Thursday, January 29, 2009

Global Worries Over U.S. Stimulus Spending


With the Davos World Economic Forum taking place this week, economists from around the world are starting to ask tough questions from the U.S. government about its plans to finance the Obama administration's trillion-dollar stimulus package, according to this article in the NYT.

Indeed, leaders from developing countries such as Mr Ernesto Zedillo, the former president of Mexico, are becoming concerned that their own borrowing needs may soon be drowned in the coming flood of new U.S. Treasury bonds to be emitted by the Obama administration to pay for its stimulus package.

Moreover, there is concern around the world that the value of the dollar might collapse against other currencies, driving both interest rates and inflation up in other countries. And foreign leaders are questioning exactly how Mr Obama intends to pay for all this debt in the long term. To quote the article,

The stimulus was approved Wednesday by the House without Republican support, and could grow larger — mostly likely with additional tax cuts — to attract a bipartisan coalition.

American officials maintain they are aware of the challenge. A top White House adviser, Valerie Jarrett, promised in Davos on Thursday that once the stimulus plan achieved its intended affect, the United States would “restore fiscal responsibility and return to a sustainable economic path.”

Ms.

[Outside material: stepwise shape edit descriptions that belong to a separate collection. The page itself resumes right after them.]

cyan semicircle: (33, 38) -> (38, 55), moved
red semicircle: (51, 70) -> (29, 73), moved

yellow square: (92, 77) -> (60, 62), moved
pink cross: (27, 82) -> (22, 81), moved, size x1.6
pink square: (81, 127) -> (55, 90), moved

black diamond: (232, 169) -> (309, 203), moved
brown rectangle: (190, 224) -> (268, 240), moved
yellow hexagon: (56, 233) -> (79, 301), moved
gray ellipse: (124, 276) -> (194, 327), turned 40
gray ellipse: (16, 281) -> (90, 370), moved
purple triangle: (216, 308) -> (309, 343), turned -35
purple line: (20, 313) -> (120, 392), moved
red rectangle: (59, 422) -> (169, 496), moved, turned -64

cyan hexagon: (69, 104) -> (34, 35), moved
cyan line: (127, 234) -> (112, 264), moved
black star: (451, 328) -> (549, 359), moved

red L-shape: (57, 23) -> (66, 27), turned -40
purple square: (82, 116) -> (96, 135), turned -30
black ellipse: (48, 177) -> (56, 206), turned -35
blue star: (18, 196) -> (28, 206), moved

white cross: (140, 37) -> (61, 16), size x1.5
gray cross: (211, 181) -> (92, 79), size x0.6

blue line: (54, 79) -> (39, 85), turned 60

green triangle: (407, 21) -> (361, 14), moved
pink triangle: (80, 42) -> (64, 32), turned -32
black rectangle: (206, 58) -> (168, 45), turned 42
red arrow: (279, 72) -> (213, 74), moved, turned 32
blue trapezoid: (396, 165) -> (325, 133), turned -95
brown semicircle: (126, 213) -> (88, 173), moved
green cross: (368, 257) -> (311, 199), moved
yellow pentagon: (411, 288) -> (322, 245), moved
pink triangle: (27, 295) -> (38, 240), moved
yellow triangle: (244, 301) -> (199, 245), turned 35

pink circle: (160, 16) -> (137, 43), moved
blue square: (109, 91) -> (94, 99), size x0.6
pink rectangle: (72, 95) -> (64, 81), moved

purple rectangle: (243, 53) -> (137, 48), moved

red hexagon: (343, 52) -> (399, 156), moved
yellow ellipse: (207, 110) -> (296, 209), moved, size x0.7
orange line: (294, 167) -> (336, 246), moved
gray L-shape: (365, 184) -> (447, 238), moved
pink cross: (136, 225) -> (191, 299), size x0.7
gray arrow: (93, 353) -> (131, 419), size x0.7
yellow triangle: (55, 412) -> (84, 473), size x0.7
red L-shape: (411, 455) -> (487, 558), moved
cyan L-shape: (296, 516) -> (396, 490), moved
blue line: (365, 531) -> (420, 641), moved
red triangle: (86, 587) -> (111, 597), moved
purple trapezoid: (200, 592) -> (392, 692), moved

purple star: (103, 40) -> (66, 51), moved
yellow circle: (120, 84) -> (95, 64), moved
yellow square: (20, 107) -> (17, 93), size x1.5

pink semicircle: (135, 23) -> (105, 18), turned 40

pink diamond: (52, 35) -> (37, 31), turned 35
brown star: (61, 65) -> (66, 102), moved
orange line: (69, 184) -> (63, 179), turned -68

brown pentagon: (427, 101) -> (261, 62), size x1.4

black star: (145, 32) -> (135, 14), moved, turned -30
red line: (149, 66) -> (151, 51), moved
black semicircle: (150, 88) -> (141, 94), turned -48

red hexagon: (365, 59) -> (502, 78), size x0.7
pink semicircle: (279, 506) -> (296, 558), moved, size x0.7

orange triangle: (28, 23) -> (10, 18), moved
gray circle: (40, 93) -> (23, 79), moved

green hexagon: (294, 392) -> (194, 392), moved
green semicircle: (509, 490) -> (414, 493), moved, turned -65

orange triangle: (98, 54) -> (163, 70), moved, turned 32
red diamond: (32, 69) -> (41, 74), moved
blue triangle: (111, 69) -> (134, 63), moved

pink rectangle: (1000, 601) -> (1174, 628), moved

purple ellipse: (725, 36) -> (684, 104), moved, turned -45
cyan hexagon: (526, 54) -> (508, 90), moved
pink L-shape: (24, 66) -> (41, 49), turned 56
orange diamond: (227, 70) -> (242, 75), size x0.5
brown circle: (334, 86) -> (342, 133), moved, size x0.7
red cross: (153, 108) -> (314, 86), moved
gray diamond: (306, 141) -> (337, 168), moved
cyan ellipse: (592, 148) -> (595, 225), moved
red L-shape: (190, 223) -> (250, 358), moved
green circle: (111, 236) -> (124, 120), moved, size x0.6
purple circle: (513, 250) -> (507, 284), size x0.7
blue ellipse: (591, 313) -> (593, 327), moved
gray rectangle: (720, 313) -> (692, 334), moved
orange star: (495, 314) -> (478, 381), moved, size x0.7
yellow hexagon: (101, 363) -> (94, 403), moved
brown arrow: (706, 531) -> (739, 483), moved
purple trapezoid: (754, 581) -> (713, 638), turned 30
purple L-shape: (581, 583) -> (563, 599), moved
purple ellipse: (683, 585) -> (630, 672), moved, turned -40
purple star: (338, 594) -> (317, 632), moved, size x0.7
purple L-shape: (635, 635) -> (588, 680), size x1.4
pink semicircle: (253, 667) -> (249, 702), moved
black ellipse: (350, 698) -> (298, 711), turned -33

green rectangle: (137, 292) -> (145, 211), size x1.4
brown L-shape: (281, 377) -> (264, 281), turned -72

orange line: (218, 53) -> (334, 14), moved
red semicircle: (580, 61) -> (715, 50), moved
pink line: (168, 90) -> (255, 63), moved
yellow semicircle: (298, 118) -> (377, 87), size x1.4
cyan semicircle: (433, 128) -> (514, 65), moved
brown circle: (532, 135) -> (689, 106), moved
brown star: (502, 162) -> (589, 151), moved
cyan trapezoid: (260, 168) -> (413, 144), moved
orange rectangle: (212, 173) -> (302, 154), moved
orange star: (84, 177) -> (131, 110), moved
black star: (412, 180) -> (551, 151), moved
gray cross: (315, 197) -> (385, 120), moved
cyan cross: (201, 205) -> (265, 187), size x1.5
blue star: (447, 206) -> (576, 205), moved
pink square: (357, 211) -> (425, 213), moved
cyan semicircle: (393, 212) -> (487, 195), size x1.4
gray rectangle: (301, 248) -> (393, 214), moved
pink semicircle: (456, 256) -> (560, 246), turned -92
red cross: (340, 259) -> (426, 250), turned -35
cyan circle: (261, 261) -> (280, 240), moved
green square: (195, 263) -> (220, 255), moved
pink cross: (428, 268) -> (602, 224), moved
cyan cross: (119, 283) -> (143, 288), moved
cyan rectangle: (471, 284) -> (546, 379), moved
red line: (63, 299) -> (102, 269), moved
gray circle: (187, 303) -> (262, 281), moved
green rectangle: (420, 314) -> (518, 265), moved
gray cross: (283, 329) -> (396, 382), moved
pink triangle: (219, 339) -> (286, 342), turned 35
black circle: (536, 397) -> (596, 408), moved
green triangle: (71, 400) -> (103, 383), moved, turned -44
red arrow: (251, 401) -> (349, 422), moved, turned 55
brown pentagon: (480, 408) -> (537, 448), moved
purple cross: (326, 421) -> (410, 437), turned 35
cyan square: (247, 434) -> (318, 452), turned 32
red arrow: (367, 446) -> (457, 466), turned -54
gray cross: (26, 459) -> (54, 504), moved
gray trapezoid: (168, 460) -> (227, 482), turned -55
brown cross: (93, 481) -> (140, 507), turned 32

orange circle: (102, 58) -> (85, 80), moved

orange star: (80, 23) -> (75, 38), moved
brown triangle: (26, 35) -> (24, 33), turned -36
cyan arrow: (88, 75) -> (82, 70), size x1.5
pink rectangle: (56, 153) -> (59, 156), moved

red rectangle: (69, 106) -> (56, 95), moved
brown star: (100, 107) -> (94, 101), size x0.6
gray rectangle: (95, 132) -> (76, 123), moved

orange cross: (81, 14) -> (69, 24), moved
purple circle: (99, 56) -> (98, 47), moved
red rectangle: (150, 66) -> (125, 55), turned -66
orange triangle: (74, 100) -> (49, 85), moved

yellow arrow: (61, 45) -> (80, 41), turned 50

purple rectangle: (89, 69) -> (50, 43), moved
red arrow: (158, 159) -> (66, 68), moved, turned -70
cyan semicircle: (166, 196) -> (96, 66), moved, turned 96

Jarrett, a confidante of both President Obama and his wife, Michelle, is the highest-ranking administration official at Davos.

To be sure, Congress and the White House will ultimately need to refill the government’s coffers, but how they might do that is barely on the radar screen in Washington at this point.

For all the funny caricatures of George Bush I've been posting on this blog, I'm actually starting to miss Mr Bush... always the skeptic, I've long stopped believing Mr Obama will do any better at this point. And at least George Bush was a great subject for caricaturists such as Steve Bell and KAL. Whereas Mr Obama's inauguration party may be shortly followed by a serious economic hangover that may not inspire many a good laugh-even from cartoonists.